TASK DIRECTIONS: Your task is to repeat all of the data exactly while excluding the pictures.
══ TASK MATERIAL
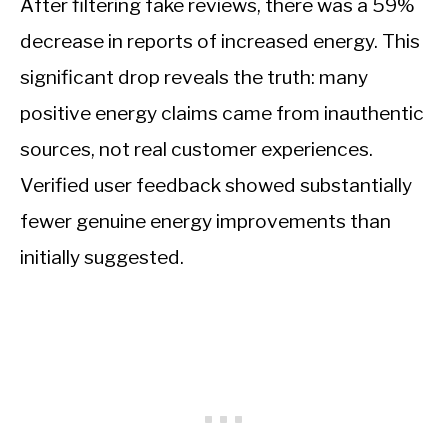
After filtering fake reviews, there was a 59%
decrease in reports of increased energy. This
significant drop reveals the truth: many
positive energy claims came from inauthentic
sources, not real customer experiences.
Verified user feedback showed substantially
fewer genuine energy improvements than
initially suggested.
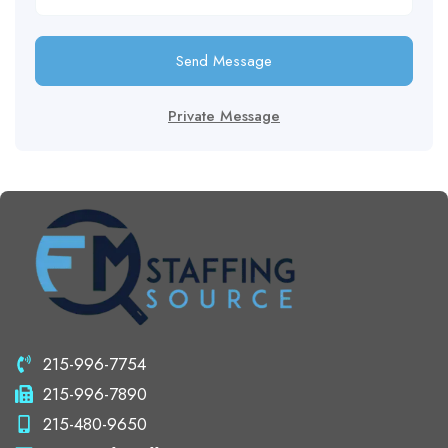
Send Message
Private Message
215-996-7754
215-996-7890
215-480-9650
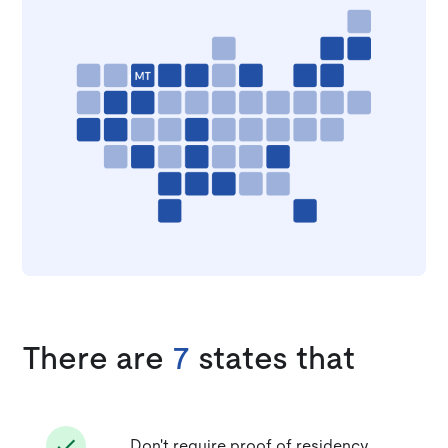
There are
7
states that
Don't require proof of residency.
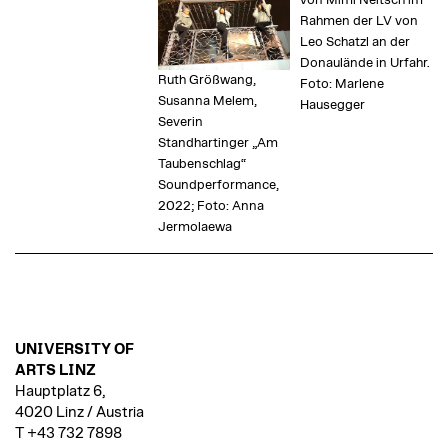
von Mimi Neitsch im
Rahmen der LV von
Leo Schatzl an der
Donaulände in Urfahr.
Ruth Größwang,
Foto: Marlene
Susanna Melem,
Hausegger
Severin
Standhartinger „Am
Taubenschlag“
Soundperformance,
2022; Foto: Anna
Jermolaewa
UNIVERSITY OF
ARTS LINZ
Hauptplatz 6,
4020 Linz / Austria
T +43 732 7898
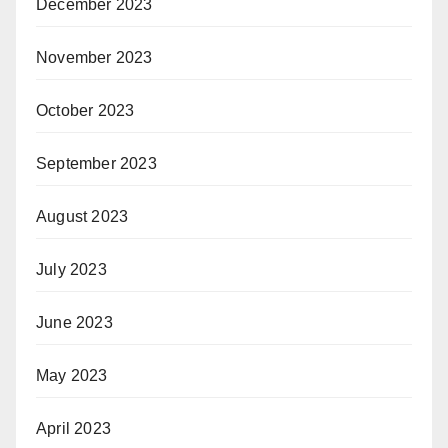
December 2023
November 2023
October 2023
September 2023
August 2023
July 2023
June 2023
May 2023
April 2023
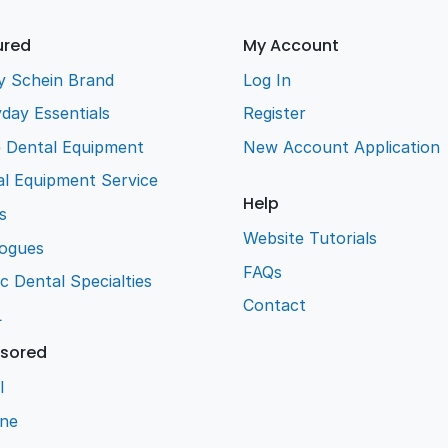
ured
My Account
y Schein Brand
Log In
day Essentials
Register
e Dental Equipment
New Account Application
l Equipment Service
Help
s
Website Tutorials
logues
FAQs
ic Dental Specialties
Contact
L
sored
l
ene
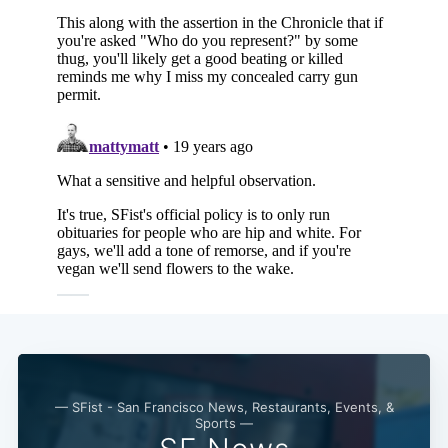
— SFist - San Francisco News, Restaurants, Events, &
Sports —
════
WRITTEN SOLUTION:
After filtering fake reviews, there was a 59%
decrease in reports of increased energy. This
significant drop reveals the truth: many
positive energy claims came from inauthentic
sources, not real customer experiences.
Verified user feedback showed substantially
fewer genuine energy improvements than
initially suggested.
Send Message
Private Message
215-996-7754
215-996-7890
215-480-9650
There are
7
states that
Don't require proof of residency.
von Mimi Neitsch im
Rahmen der LV von
Leo Schatzl an der
Donaulände in Urfahr.
Ruth Größwang,
Foto: Marlene
Susanna Melem,
Hausegger
Severin
Standhartinger „Am
Taubenschlag“
Soundperformance,
2022; Foto: Anna
Jermolaewa
UNIVERSITY OF
ARTS LINZ
Hauptplatz 6,
4020 Linz / Austria
T +43 732 7898
December 2023
November 2023
October 2023
September 2023
August 2023
July 2023
June 2023
May 2023
April 2023
ured
My Account
y Schein Brand
Log In
day Essentials
Register
e Dental Equipment
New Account Application
l Equipment Service
Help
s
Website Tutorials
logues
FAQs
ic Dental Specialties
Contact
L
sored
l
ene
— SFist - San Francisco News, Restaurants, Events, &
Sports —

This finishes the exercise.